Anos atrás, li um artigo sobre escolhas de política monetária entitulado "The conduct of Monetary Policy" escrito por Charles Goodhart, publicado no The Economic Journal, em junho de 1989. Nele, o autor relatava as dificuldades em se empreender de forma eficaz o controle da base monetária, do multiplicador, de diferentes agregados monetários e das expectativas.
Pensando um pouco na experiência brasileira, penso em como é difícil a gestão da política monetária. Lembro que durante o Plano Cruzado, a rápida monetização da economia mostrou que o M1 não foi um bom indicador antecedente. Depois, durante o Plano Collor, percebemos que o M4 também não estava exatamente relacionado com a evolução dos preços na economia. Claro que à época a indexação plena e a regulamentação criavam um cenário peculiar. Mas, também ficou claro que mesmo o controle do multiplicador bancário não permitia obter como resultado o controle de preços com crescimento econômico.
O regime de metas, ao vincular a taxa de juros ao crescimento do núcleo da inflação pareceu permitir um controle mais eficiente da política monetária. Em princípio, sendo a Selic utilizada para calcular os encargos da dívida mobiliária, o grande problema residia no fato de ao elevar juros para controlar preços, elevávamos também o custo da dívida interna. Contudo, uma mudança no perfil da dívida, trocando títulos pós-fixados por títulos pré-fixados, permitiu desvincular parcialmente a condução da política monetária da política fiscal.
Atualmente, o aumento de juros provoca outro impacto indesejado. Agora, o crescimento dos juros leva a uma excessiva valorização do real e prejudica a exportação brasileira de produtos manufaturados. Desta forma, o Banco Central brasileiro optou por adotar neste ano o que chamou de medidas macroprudenciais - redução de prazos para empréstimos, elevação do compulsório entre outros - para evitar o crescimento dos preços sem com isso elevar os juros e colher como resultado a indesejada valorização do real.
Mas, na Europa a condução da política monetária enfrenta outros problemas. O crescimento recente dos preços de commodities no mercado internacional e, em especial o crescimento dos preços de energia acendeu o farol vermelho e levou o BCE no mês passado anunciar a probabilidade de elevação dos juros.

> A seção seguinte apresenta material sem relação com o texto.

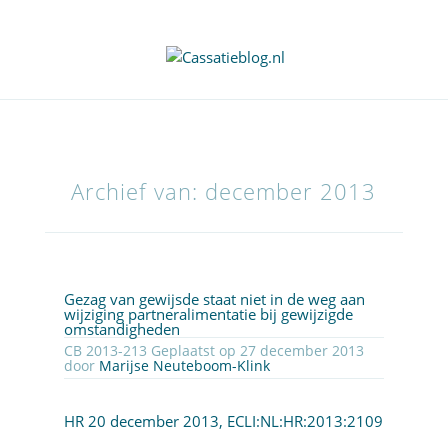
Archief van: december 2013
Gezag van gewijsde staat niet in de weg aan
wijziging partneralimentatie bij gewijzigde
omstandigheden
CB 2013-213 Geplaatst op 27 december 2013
door
Marijse Neuteboom-Klink
HR 20 december 2013,
ECLI:NL:HR:2013:2109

Hoje, esse anúncio se concretizou em um aumento de 1% para 1,25% da taxa de juros. Países como Alemanha e França que possuem saldos confortáveis na conta corrente do balanço de pagamentos devem receber com alegria o anúncio da medida contracionista. A queda ou controle dos preços permite a manutenção dos ganhos reais e evita o descontentamento inerente a uma perda do poder de aquisição. Mas, para países como Portugal, Espanha, Grécia, Irlanda e Itália (países que chamamos de PIIGS), o crescimento dos juros deve acender outro farol vermelho. Os PIIGS estão fortemente endividados. Em grande parte foi a crise financeira internacional que precipitou a dificuldade de rolagem da dívida. Com a crise, a queda nas exportações e as ações de política fiscal expansionista, ampliou a necessidade de financiamento destas economias e apontou para um aumento expressivo no risco de financiá-los. O aumento no risco elevou os juros de captação e ampliou as dificuldades em rolar a dívida.
Portugal divulgou esta semana que vai solicitar ajuda da União Européia, meses depois da Grécia.
Um olhar mais atento me faz perguntar se o preço pago da elevação dos juros faz sentido. Afinal, quais as causas do crescimento dos preços na Europa? Estão eles relacionados com excesso de demanda? Ou, em economias abertas o crescimento dos preços responde a variações nestes mesmos preços no mercado mundial? Pois, se a inflação resulta de choques externos e de choques de oferta, qual o significado da elevação de juros? Não haveria meios alternativos de conduzir a política monetária na União Européia?